A notable feature of the Sugeno FIS is its capability to handle nonlinear systems well, thus efficiently modeling complex dependencies. The surface plot can be used for further analysis and optimization of the fuzzy logic system to achieve the desired output results.
The convergence analysis theorem for the Sugeno fuzzy logic approach involves understanding how and why this method converges towards accurate predictions for Extension of Time (EoT) and Increasing Contract Price (ICP). This analysis is crucial for verifying the reliability and stability of the model’s predictions. The optimal and careful selection of 10 project characteristics (rather than using all 25) facilitates the practical application of the model. This is particularly important as many real-world projects may not have a complete dataset for all 25 characteristics. By focusing on the most relevant 10 characteristics, the model’s prediction accuracy is enhanced. This targeted approach not only improves the precision of the model but also broadens its applicability on a global scale, regardless of the specific domain or project type. While increasing the number of real projects in the dataset could potentially refine the model’s accuracy further, the evaluation based on the three selected projects demonstrates that the model predicts ICP and EoT results with considerable accuracy. A detailed evaluation of the model is provided in the following section.
Evaluation of the FIS
The evaluation of the generated FIS was carried out using data from three real road infrastructure projects in the Republic of Serbia.

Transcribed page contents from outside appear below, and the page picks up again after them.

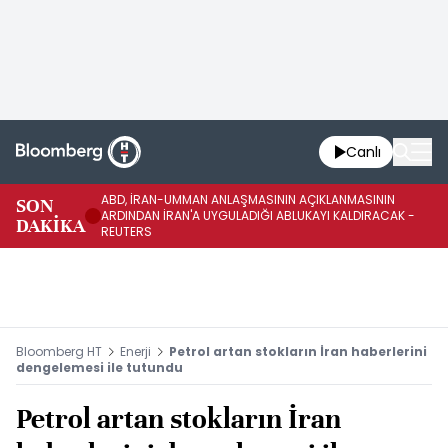
Canlı
ABD, İRAN-UMMAN ANLAŞMASININ AÇIKLANMASININ
AB
SON
ARDINDAN İRAN'A UYGULADIĞI ABLUKAYI KALDIRACAK -
GE
DAKİKA
REUTERS
UY
Bloomberg HT
Enerji
Petrol artan stokların İran haberlerini
dengelemesi ile tutundu
Petrol artan stokların İran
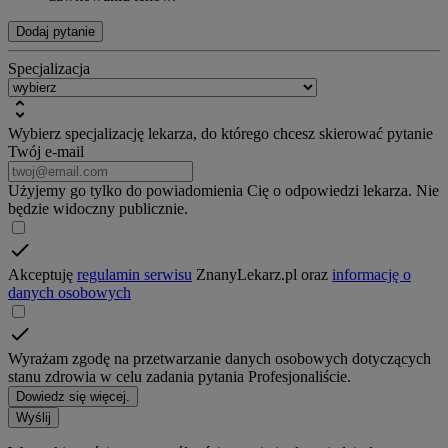
Dodaj pytanie
Specjalizacja
Wybierz specjalizację lekarza, do którego chcesz skierować pytanie
Twój e-mail
Użyjemy go tylko do powiadomienia Cię o odpowiedzi lekarza. Nie
będzie widoczny publicznie.
Akceptuję
regulamin serwisu
ZnanyLekarz.pl oraz
informację o
danych osobowych
Wyrażam zgodę na przetwarzanie danych osobowych dotyczących
stanu zdrowia w celu zadania pytania Profesjonaliście.
Dowiedz się więcej.
Wyślij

Table 5 presents the average values of 25 project characteristics for the selected three projects to provide insight into the approximate values of real-world projects. The 10 characteristics specifically chosen for use in the fuzzy system are highlighted.
In
Table 6, the data for ICP and EoT from the real system and the outputs from the FIS are presented, along with the corresponding deviations.
Based on the obtained results, it can be concluded that the generated FIS, for the selected completed projects, makes certain deviations during prediction, which are approximately within the range of 10%. In practical terms, for project planning, this accuracy is at a fairly satisfactory level. Additional training of the FIS is a prerequisite for improving its prediction accuracy.